I’ve been a very bad conference attendee. I slept in this morning ‘till 11am and missed the opening keynotes. I was looking forward to seeing what Adam Greenfield had to say but I guess I was more tired than I realised.
By the time I made it over to the conference venue, the morning sessions were wrapping up so I had lunch for breakfast. Once I was all caffeined up, I started getting ready for my talk.
I gave a presentation called microformats: the nanotechnology of the semantic web. I enjoyed myself and I think other people did too. I might have pushed the nanotech anology too far but I got a kick out of talking about buckyballs and grey goo. I talked for a bit longer than I was planning so I didn’t have as much time for questions as I would have liked but I also think I managed to anticipate a lot of questions during the talk anyway.

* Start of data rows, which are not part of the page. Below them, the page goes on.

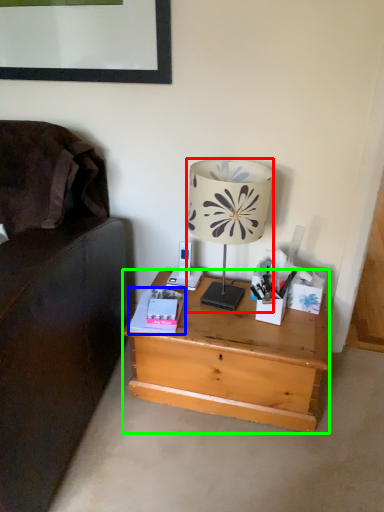 Question: Which object is positioned farthest from lamp (highlighted by a red box)? Select from paperback book (highlighted by a blue box) and desk (highlighted by a green box).

Choices:
 (A) paperback book
 (B) desk

Answer: (B) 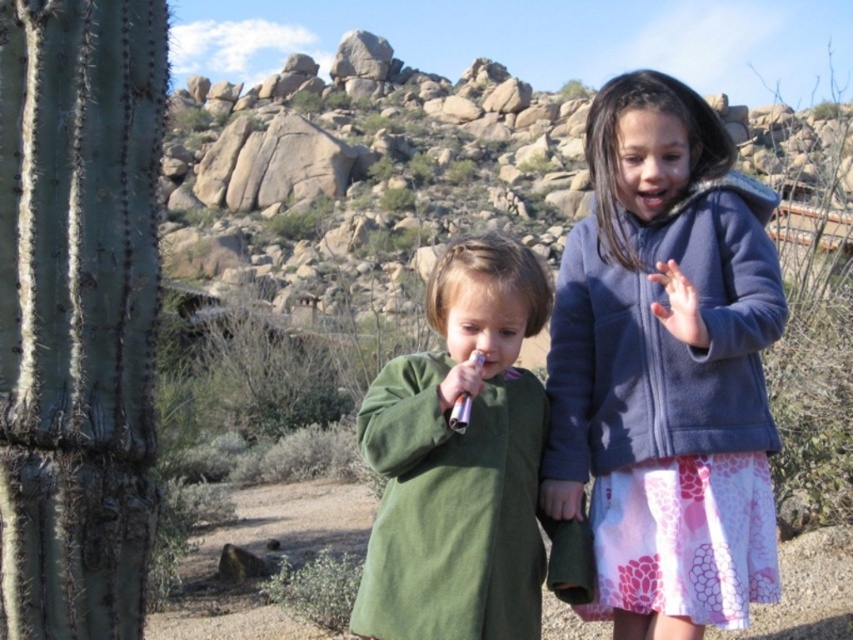 Looking at this image, does blue fleece jacket at center appear over green fleece jacket at center?

Correct, blue fleece jacket at center is located above green fleece jacket at center.

Who is more distant from viewer, (x=762, y=202) or (x=379, y=513)?

The point (x=762, y=202) is more distant.

The height and width of the screenshot is (640, 853). Describe the element at coordinates (666, 365) in the screenshot. I see `blue fleece jacket at center` at that location.

Where is `blue fleece jacket at center`? The image size is (853, 640). blue fleece jacket at center is located at coordinates (666, 365). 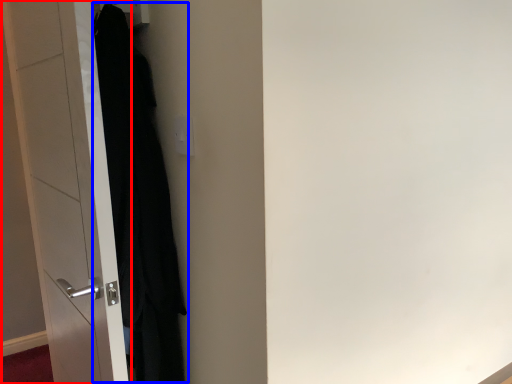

I should have really stuck around in the same room after my talk to listen to a presentation on RDFa and GRIDDL but I dashed next door to hear Gavin’s presentation on provenance. I loved this. He’s thinking about a lot of the same things that I have in terms of lifestreams and portable social networks but whereas I just talk about this stuff, he’s gone and built some proof-of-concept to illustrate how it’s possible today to join up the dots of identity online. I really wish he was coming to Hack Day.
Speaking of Hack Day (it’s just a month away now), I fully expect to see plenty of hacking on hardware going on. Before XTech, this was unknown territory for me but I know I’d really like to roll up my sleeves and get hacking (and I haven’t even heard what Matt Webb has to say yet).
Today I was introduced to a piece of hardware with a difference: the Nabaztag—a WiFi-enabled rabbit with flashing lights and movable ears. I want one. The Nabaztag presentation also included the quote of the day for me:
If you can connect rabbits, you can connect nearly everything.